ŠK Prameň Kováčová
- Full name: ŠK Prameň Kováčová
- Ground: Futbalový štadión ŠK Prameň Kováčová, Kováčová
- Capacity: 1,000
- Head coach: Lukáš Ríša
- League: Tipos 3. Liga
- 2019–20: 6th/16

= ŠK Prameň Kováčová =

Slovak football club

ŠK Prameň Kováčová is a Slovak football team, based in the town of Kováčová. Currently sitting in the 4th division of Slovak football, it was considered flourishing while under Ján Volko.
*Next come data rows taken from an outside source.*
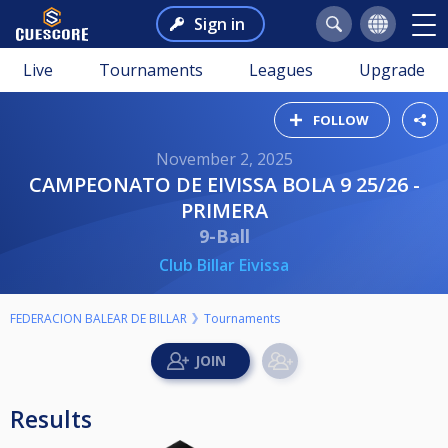
Sign in
Live
Tournaments
Leagues
Upgrade
FOLLOW
November 2, 2025
CAMPEONATO DE EIVISSA BOLA 9 25/26 -
PRIMERA
9-Ball
Club Billar Eivissa
FEDERACION BALEAR DE BILLAR
Tournaments
Results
ŠK Prameň Kováčová's youth team, coached by Kristián Drahoň, gained promotion to the Slovak second league in the 2019–2020 season. Players in the squad included Tomáš Kováč, Richard Piršč, Michal Holčík, and Michal Novikmec.

==Current squad==
As of 30 September 2020

| No. | Pos. | Nation | Player |
|---|---|---|---|
| 7 | FW | SVK | Erik Hric |
| 10 | MF | SVK | Nicolas Mejri |

| No. | Pos. | Nation | Player |
|---|---|---|---|
| 19 | MF | SVK | Viktor Mojžiš |

==Colours==
The club colours are yellow and blue. A famous original slogan of the tram was ”Yellow, blue are our colors, we will defeat the opponent and victory is ours.”